Editorial take: United Quest Card
If you fly United 3+ times a year, the $125 travel credit, two free bags, and 10k miles of rebates on award flights ($100+ in direct value) make this card pay for itself.
Every feature is free during beta. No credit card, no catch.
Both are travel travel cards. The United Quest Card comes from Chase at $350/yr; the Mastercard Gold Card from Barclays (Luxury Card) at $1199/yr.

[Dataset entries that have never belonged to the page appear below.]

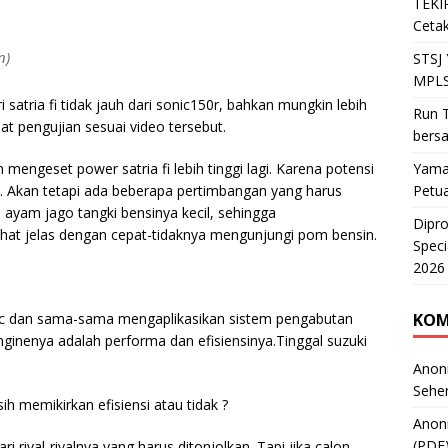
TEKIR
Cetak
n)
STSJ
MPLS
atria fi tidak jauh dari sonic150r, bahkan mungkin lebih
Run T
t pengujian sesuai video tersebut.
bers
engeset power satria fi lebih tinggi lagi. Karena potensi
Yama
tu. Akan tetapi ada beberapa pertimbangan yang harus
Petu
, ayam jago tangki bensinya kecil, sehingga
Dipr
ihat jelas dengan cepat-tidaknya mengunjungi pom bensin.
Speci
2026
c dan sama-sama mengaplikasikan sistem pengabutan
KOM
nginenya adalah performa dan efisiensinya.Tinggal suzuki
Anon
Sehe
sih memikirkan efisiensi atau tidak ?
Anon
(PDF
i rival-rivalnya yang harus ditonjolkan. Tapi jika calon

Below: side-by-side specs, an opinionated verdict, and the FAQs people actually ask before applying.
For most people the United Quest Card is the stronger pick today, the sign-up bonus is meaningfully larger ($950 more in estimated value) than the Mastercard Gold Card's. Get the United Quest Card first; revisit the Mastercard Gold Card after you've earned that bonus.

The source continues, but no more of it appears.